## Stored data entries
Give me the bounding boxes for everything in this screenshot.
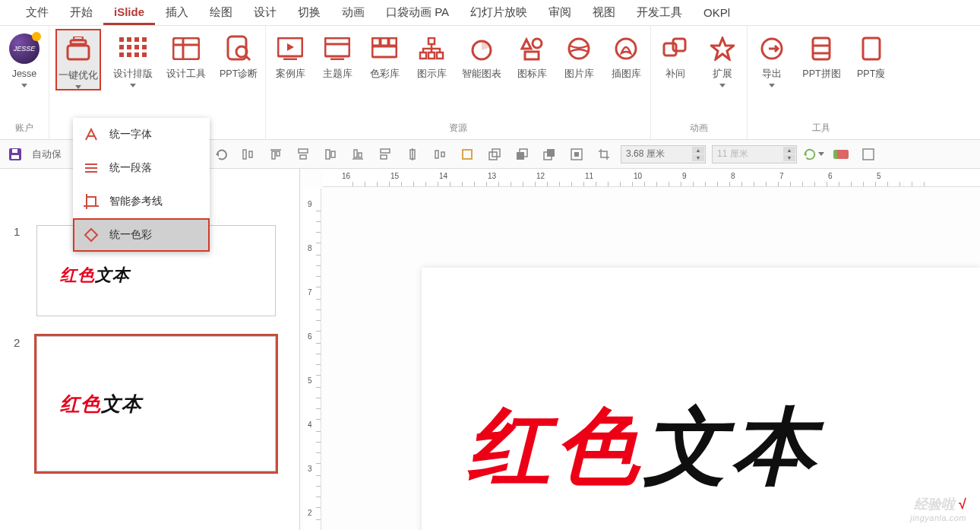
smart-chart-button[interactable]: 智能图表 xyxy=(460,29,503,79)
refresh-button[interactable] xyxy=(803,144,824,165)
layout-label: 设计排版 xyxy=(113,68,153,79)
more-tool[interactable] xyxy=(858,144,879,165)
align-tool-8[interactable] xyxy=(429,144,450,165)
design-tools-button[interactable]: 设计工具 xyxy=(165,29,207,79)
watermark-url: jingyanla.com xyxy=(910,513,966,522)
slide-canvas[interactable]: 红色文本 xyxy=(422,268,980,530)
align-tool-5[interactable] xyxy=(347,144,368,165)
svg-rect-66 xyxy=(300,155,306,159)
ruler-vertical: 98765432 xyxy=(305,189,321,530)
tween-label: 补间 xyxy=(665,68,685,79)
one-key-optimize-button[interactable]: 一键优化 xyxy=(55,29,101,90)
font-icon xyxy=(84,127,99,142)
height-spin-up[interactable]: ▲ xyxy=(783,147,795,154)
optimize-label: 一键优化 xyxy=(58,70,98,81)
svg-rect-58 xyxy=(12,149,17,153)
shrink-button[interactable]: PPT瘦 xyxy=(853,29,890,79)
tree-icon xyxy=(415,32,448,65)
tab-design[interactable]: 设计 xyxy=(243,1,287,24)
svg-rect-89 xyxy=(837,150,849,159)
undo-button[interactable] xyxy=(210,144,232,165)
menu-bar: 文件 开始 iSlide 插入 绘图 设计 切换 动画 口袋动画 PA 幻灯片放… xyxy=(0,0,980,26)
thumb-1-blk: 文本 xyxy=(95,264,130,287)
illustration-button[interactable]: 插图库 xyxy=(608,29,644,79)
tween-button[interactable]: 补间 xyxy=(657,29,694,79)
tab-slideshow[interactable]: 幻灯片放映 xyxy=(460,1,538,24)
align-tool-7[interactable] xyxy=(402,144,423,165)
tab-draw[interactable]: 绘图 xyxy=(199,1,243,24)
svg-rect-73 xyxy=(381,155,387,159)
unify-para-item[interactable]: 统一段落 xyxy=(73,151,210,185)
align-tool-1[interactable] xyxy=(238,144,259,165)
unify-color-label: 统一色彩 xyxy=(109,228,152,242)
shape-tool-5[interactable] xyxy=(566,144,587,165)
tab-file[interactable]: 文件 xyxy=(15,1,59,24)
tab-okpl[interactable]: OKPl xyxy=(693,2,741,24)
svg-rect-7 xyxy=(119,45,124,49)
shapes-icon xyxy=(515,32,548,65)
height-spin-down[interactable]: ▼ xyxy=(783,154,795,161)
unify-font-item[interactable]: 统一字体 xyxy=(73,118,210,151)
layout-button[interactable]: 设计排版 xyxy=(112,29,154,87)
tab-transition[interactable]: 切换 xyxy=(287,1,331,24)
ribbon-group-account: JESSE Jesse 账户 xyxy=(0,26,49,139)
align-tool-2[interactable] xyxy=(265,144,286,165)
diamond-icon xyxy=(84,227,99,243)
align-tool-6[interactable] xyxy=(375,144,396,165)
account-button[interactable]: JESSE Jesse xyxy=(6,29,43,87)
thumb-2-number: 2 xyxy=(14,336,26,471)
width-spin-down[interactable]: ▼ xyxy=(692,154,704,161)
crop-tool[interactable] xyxy=(593,144,615,165)
align-tool-4[interactable] xyxy=(320,144,341,165)
tab-pocket[interactable]: 口袋动画 PA xyxy=(375,1,460,24)
tab-review[interactable]: 审阅 xyxy=(538,1,582,24)
align-tool-3[interactable] xyxy=(292,144,314,165)
play-box-icon xyxy=(273,32,307,65)
svg-rect-28 xyxy=(381,38,388,46)
tab-islide[interactable]: iSlide xyxy=(103,1,155,25)
svg-rect-11 xyxy=(119,52,124,57)
svg-rect-48 xyxy=(863,38,880,59)
colors-button[interactable]: 色彩库 xyxy=(366,29,403,79)
svg-rect-38 xyxy=(525,52,539,59)
svg-rect-13 xyxy=(134,52,139,57)
watermark-text: 经验啦 xyxy=(914,497,955,512)
ppt-diag-button[interactable]: PPT诊断 xyxy=(218,29,259,79)
thumb-2-red: 红色 xyxy=(60,391,101,417)
tab-home[interactable]: 开始 xyxy=(59,1,103,24)
diagrams-button[interactable]: 图示库 xyxy=(413,29,450,79)
thumb-2[interactable]: 红色文本 xyxy=(36,336,276,471)
svg-rect-5 xyxy=(134,37,139,42)
tab-dev[interactable]: 开发工具 xyxy=(626,1,693,24)
save-button[interactable] xyxy=(5,144,26,165)
icons-lib-button[interactable]: 图标库 xyxy=(514,29,550,79)
extend-button[interactable]: 扩展 xyxy=(704,29,741,87)
group-title-anim: 动画 xyxy=(657,120,741,138)
tag-button[interactable] xyxy=(830,144,852,165)
shape-tool-4[interactable] xyxy=(539,144,560,165)
shape-tool-3[interactable] xyxy=(511,144,533,165)
slide-text: 红色文本 xyxy=(467,405,820,488)
images-lib-button[interactable]: 图片库 xyxy=(561,29,597,79)
export-button[interactable]: 导出 xyxy=(754,29,790,87)
stitch-button[interactable]: PPT拼图 xyxy=(801,29,842,79)
tab-anim[interactable]: 动画 xyxy=(331,1,375,24)
svg-rect-32 xyxy=(420,52,426,59)
svg-rect-33 xyxy=(428,52,435,59)
themes-button[interactable]: 主题库 xyxy=(319,29,356,79)
star-icon xyxy=(706,32,739,65)
smart-guide-item[interactable]: 智能参考线 xyxy=(73,185,210,218)
tab-insert[interactable]: 插入 xyxy=(155,1,199,24)
unify-color-item[interactable]: 统一色彩 xyxy=(73,218,210,252)
slide-text-red: 红色 xyxy=(467,399,643,493)
stitch-icon xyxy=(805,32,838,65)
svg-rect-3 xyxy=(119,37,124,42)
cases-label: 案例库 xyxy=(276,68,305,79)
cases-button[interactable]: 案例库 xyxy=(272,29,308,79)
shape-tool-2[interactable] xyxy=(484,144,505,165)
tab-view[interactable]: 视图 xyxy=(582,1,626,24)
watermark-check-icon: √ xyxy=(959,497,966,512)
width-spin-up[interactable]: ▲ xyxy=(692,147,704,154)
shape-tool-1[interactable] xyxy=(457,144,478,165)
tween-icon xyxy=(659,32,692,65)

## EXERCISE DIRECTIONS
Only the pictures are to be left out, and all of the data must otherwise be transcribed exactly.

## ANSWER SECTION
Give me the bounding boxes for everything in this screenshot.
smart-chart-button[interactable]: 智能图表 xyxy=(460,29,503,79)
refresh-button[interactable] xyxy=(803,144,824,165)
layout-label: 设计排版 xyxy=(113,68,153,79)
more-tool[interactable] xyxy=(858,144,879,165)
align-tool-8[interactable] xyxy=(429,144,450,165)
design-tools-button[interactable]: 设计工具 xyxy=(165,29,207,79)
watermark-url: jingyanla.com xyxy=(910,513,966,522)
slide-canvas[interactable]: 红色文本 xyxy=(422,268,980,530)
align-tool-5[interactable] xyxy=(347,144,368,165)
svg-rect-66 xyxy=(300,155,306,159)
ruler-vertical: 98765432 xyxy=(305,189,321,530)
tween-label: 补间 xyxy=(665,68,685,79)
one-key-optimize-button[interactable]: 一键优化 xyxy=(55,29,101,90)
font-icon xyxy=(84,127,99,142)
height-spin-up[interactable]: ▲ xyxy=(783,147,795,154)
optimize-label: 一键优化 xyxy=(58,70,98,81)
svg-rect-58 xyxy=(12,149,17,153)
shrink-button[interactable]: PPT瘦 xyxy=(853,29,890,79)
tree-icon xyxy=(415,32,448,65)
tab-design[interactable]: 设计 xyxy=(243,1,287,24)
svg-rect-89 xyxy=(837,150,849,159)
undo-button[interactable] xyxy=(210,144,232,165)
menu-bar: 文件 开始 iSlide 插入 绘图 设计 切换 动画 口袋动画 PA 幻灯片放… xyxy=(0,0,980,26)
thumb-1-blk: 文本 xyxy=(95,264,130,287)
illustration-button[interactable]: 插图库 xyxy=(608,29,644,79)
tween-button[interactable]: 补间 xyxy=(657,29,694,79)
tab-slideshow[interactable]: 幻灯片放映 xyxy=(460,1,538,24)
align-tool-7[interactable] xyxy=(402,144,423,165)
tab-draw[interactable]: 绘图 xyxy=(199,1,243,24)
svg-rect-73 xyxy=(381,155,387,159)
unify-para-item[interactable]: 统一段落 xyxy=(73,151,210,185)
align-tool-1[interactable] xyxy=(238,144,259,165)
unify-color-label: 统一色彩 xyxy=(109,228,152,242)
shape-tool-5[interactable] xyxy=(566,144,587,165)
tab-file[interactable]: 文件 xyxy=(15,1,59,24)
tab-okpl[interactable]: OKPl xyxy=(693,2,741,24)
svg-rect-7 xyxy=(119,45,124,49)
shapes-icon xyxy=(515,32,548,65)
height-spin-down[interactable]: ▼ xyxy=(783,154,795,161)
unify-font-item[interactable]: 统一字体 xyxy=(73,118,210,151)
layout-button[interactable]: 设计排版 xyxy=(112,29,154,87)
tab-transition[interactable]: 切换 xyxy=(287,1,331,24)
ribbon-group-account: JESSE Jesse 账户 xyxy=(0,26,49,139)
align-tool-2[interactable] xyxy=(265,144,286,165)
diamond-icon xyxy=(84,227,99,243)
align-tool-6[interactable] xyxy=(375,144,396,165)
account-button[interactable]: JESSE Jesse xyxy=(6,29,43,87)
thumb-2-number: 2 xyxy=(14,336,26,471)
width-spin-down[interactable]: ▼ xyxy=(692,154,704,161)
crop-tool[interactable] xyxy=(593,144,615,165)
align-tool-4[interactable] xyxy=(320,144,341,165)
tab-pocket[interactable]: 口袋动画 PA xyxy=(375,1,460,24)
tab-review[interactable]: 审阅 xyxy=(538,1,582,24)
align-tool-3[interactable] xyxy=(292,144,314,165)
play-box-icon xyxy=(273,32,307,65)
svg-rect-28 xyxy=(381,38,388,46)
tab-islide[interactable]: iSlide xyxy=(103,1,155,25)
svg-rect-11 xyxy=(119,52,124,57)
svg-rect-48 xyxy=(863,38,880,59)
colors-button[interactable]: 色彩库 xyxy=(366,29,403,79)
svg-rect-38 xyxy=(525,52,539,59)
svg-rect-13 xyxy=(134,52,139,57)
watermark-text: 经验啦 xyxy=(914,497,955,512)
ppt-diag-button[interactable]: PPT诊断 xyxy=(218,29,259,79)
thumb-2-red: 红色 xyxy=(60,391,101,417)
tab-home[interactable]: 开始 xyxy=(59,1,103,24)
diagrams-button[interactable]: 图示库 xyxy=(413,29,450,79)
thumb-2[interactable]: 红色文本 xyxy=(36,336,276,471)
svg-rect-5 xyxy=(134,37,139,42)
tab-dev[interactable]: 开发工具 xyxy=(626,1,693,24)
save-button[interactable] xyxy=(5,144,26,165)
icons-lib-button[interactable]: 图标库 xyxy=(514,29,550,79)
extend-button[interactable]: 扩展 xyxy=(704,29,741,87)
group-title-anim: 动画 xyxy=(657,120,741,138)
tag-button[interactable] xyxy=(830,144,852,165)
shape-tool-4[interactable] xyxy=(539,144,560,165)
shape-tool-3[interactable] xyxy=(511,144,533,165)
slide-text: 红色文本 xyxy=(467,405,820,488)
images-lib-button[interactable]: 图片库 xyxy=(561,29,597,79)
export-button[interactable]: 导出 xyxy=(754,29,790,87)
stitch-button[interactable]: PPT拼图 xyxy=(801,29,842,79)
tab-anim[interactable]: 动画 xyxy=(331,1,375,24)
svg-rect-32 xyxy=(420,52,426,59)
svg-rect-33 xyxy=(428,52,435,59)
themes-button[interactable]: 主题库 xyxy=(319,29,356,79)
star-icon xyxy=(706,32,739,65)
smart-guide-item[interactable]: 智能参考线 xyxy=(73,185,210,218)
tab-insert[interactable]: 插入 xyxy=(155,1,199,24)
unify-color-item[interactable]: 统一色彩 xyxy=(73,218,210,252)
slide-text-red: 红色 xyxy=(467,399,643,493)
stitch-icon xyxy=(805,32,838,65)
svg-rect-3 xyxy=(119,37,124,42)
cases-label: 案例库 xyxy=(276,68,305,79)
cases-button[interactable]: 案例库 xyxy=(272,29,308,79)
shape-tool-2[interactable] xyxy=(484,144,505,165)
tab-view[interactable]: 视图 xyxy=(582,1,626,24)
watermark-check-icon: √ xyxy=(959,497,966,512)
width-spin-up[interactable]: ▲ xyxy=(692,147,704,154)
shape-tool-1[interactable] xyxy=(457,144,478,165)
tween-icon xyxy=(659,32,692,65)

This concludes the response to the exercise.